A bordo della Alan Kurdi con Caterina Ciufegni

Caterina Ciufegni si è imbarcata a marzo come medico di bordo per la sua seconda missione nella nave Alan Kurdi. L’imbarcazione appartiene alla ONG tedesca Sea Eye, che si occupa di soccorso in mare.

Caterina è nata a Chiusi nel 1984 ed è cresciuta a Montepulciano. Si è poi trasferita a Bologna per studiare Medicina e da qualche anno vive a Berlino, dove ha iniziato il percorso da specializzanda. Abbiamo parlato su Skype per più di un’ora della sua esperienza da poco conclusa sulle acque del Mediterraneo. Nello schermo del PC avevo di fronte una ragazza infreddolita dal clima della Germania, avvolta da felpe e coperte di lana, sorridente e probabilmente ancora un po’ frastornata dopo settimane molto intense passate in mezzo al mare.

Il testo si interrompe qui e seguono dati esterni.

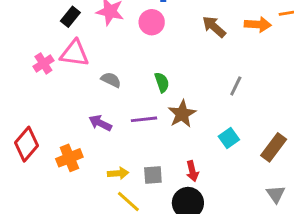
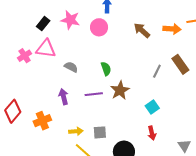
purple arrow: (100, 123) -> (64, 97), turned 49
brown rectangle: (274, 147) -> (180, 64), moved, turned -72
red arrow: (192, 171) -> (152, 133), moved

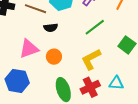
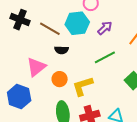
pink triangle: (29, 49) -> (36, 67), turned -30
yellow L-shape: (91, 59) -> (83, 86), moved

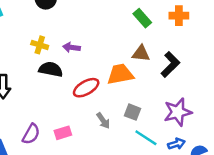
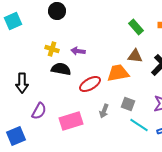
gray arrow: (103, 121) -> (104, 111), turned 56
pink rectangle: (63, 133) -> (71, 121), size x1.6
purple semicircle: (31, 134) -> (39, 111), moved

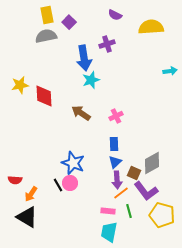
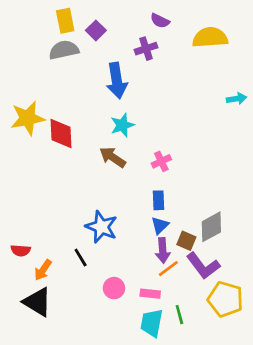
purple cross: (107, 44) -> (146, 49), moved
cyan star: (91, 80) -> (122, 125), moved
yellow star: (20, 85) -> (28, 118), size x1.4
pink circle: (70, 183) -> (114, 288), moved
green line: (129, 211) -> (179, 315), moved

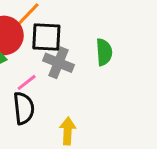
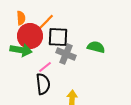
green semicircle: (104, 52) -> (96, 47), turned -72

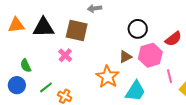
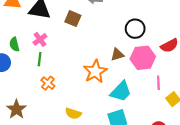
brown square: (77, 31) -> (73, 19), size x0.7
pink cross: (65, 55) -> (40, 39), moved
green line: (46, 87) -> (40, 59), moved, turned -56

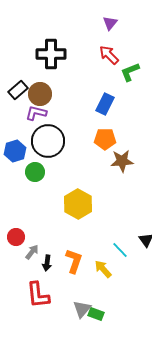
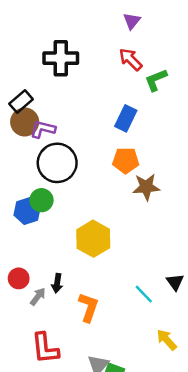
brown circle: (40, 94) -> (25, 122), moved
blue hexagon: (15, 151) -> (27, 211), moved
black arrow: (47, 263) -> (57, 283), moved
yellow arrow: (103, 269) -> (167, 340), moved

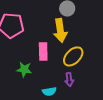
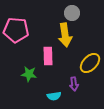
yellow ellipse: (73, 56) -> (90, 63), moved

Attraverso i racconti e le parole di Caterina Ciufegni abbiamo cercato di darvi l’opportunità di “salire” a bordo di una nave soccorso, ripercorrendo le tappe della sua esperienza e rendendo fedelmente i particolari della missione che l’ha vista protagonista.

Come hai deciso di diventare medico volontario nel soccorso dei migranti?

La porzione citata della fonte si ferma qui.